§ What needs to be done
Return each line of the entries that holds the string "формате".

Collected data entries:
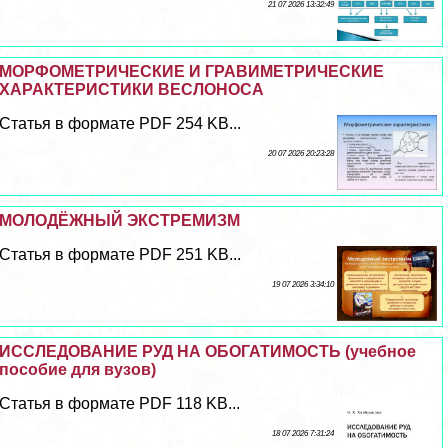
21 07 2026 13:32:49
МОРФОМЕТРИЧЕСКИЕ И ГРАВИМЕТРИЧЕСКИЕ
ХАРАКТЕРИСТИКИ ВЕСЛОНОСА
Статья в формате PDF 254 KB...
20 07 2026 20:23:28
МОЛОДЁЖНЫЙ ЭКСТРЕМИЗМ
Статья в формате PDF 251 KB...
19 07 2026 3:34:10
ИССЛЕДОВАНИЕ РУД НА ОБОГАТИМОСТЬ (учебное
пособие для вузов)
Статья в формате PDF 118 KB...
18 07 2026 7:31:24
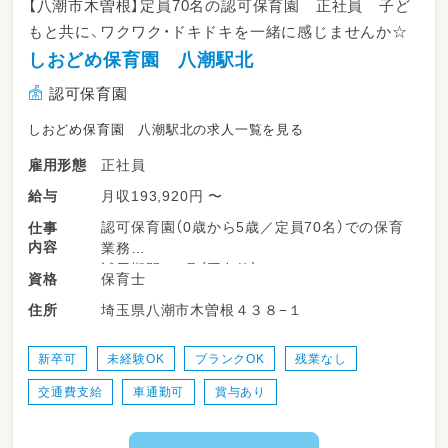
【八潮市木曽根】定員70名の認可保育園 正社員 子ど
もと共に、ワクワク・ドキドキを一緒に感じませんか☆
しおどめ保育園 八潮駅北
認可保育園
しおどめ保育園 八潮駅北の求人一覧を見る
正社員
雇用形態
月収193,920円 〜
給与
認可保育園（0歳から5歳／定員70名）での保育
仕事
内容
業務
試用期間4ヶ月（同条件）
保育士
資格
埼玉県八潮市木曽根４３８−１
住所
新卒可
未経験OK
ブランクOK
残業なし
交通費支給
車通勤可
賞与あり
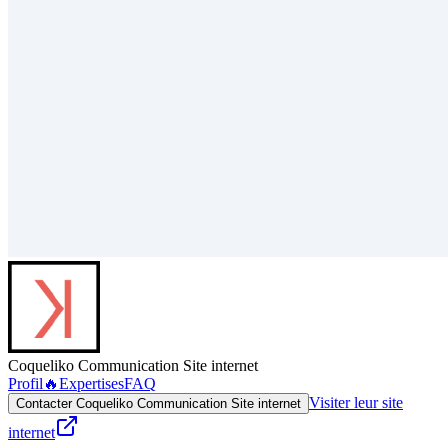
Coqueliko Communication Site internet
Profil
🔥
Expertises
FAQ
Visiter leur site
Contacter Coqueliko Communication Site internet
internet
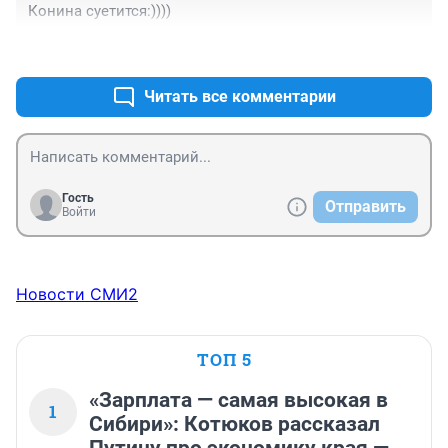
Конина суетится:))))
+0
–0
Читать все комментарии
Гость
Отправить
Войти
Новости СМИ2
ТОП 5
«Зарплата — самая высокая в
1
Сибири»: Котюков рассказал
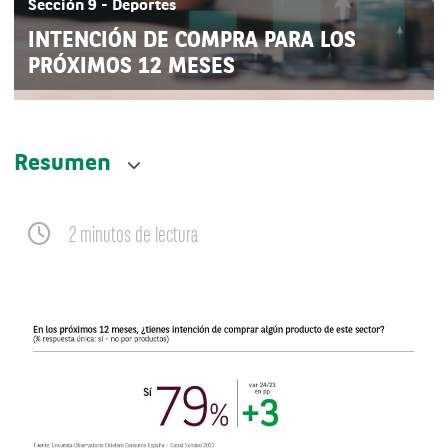
Sección 9 - Deportes
INTENCIÓN DE COMPRA PARA LOS
PRÓXIMOS 12 MESES
Resumen
2 minutos de lectura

§ Solution to this task
Статья в формате PDF 254 KB...
Статья в формате PDF 251 KB...
Статья в формате PDF 118 KB...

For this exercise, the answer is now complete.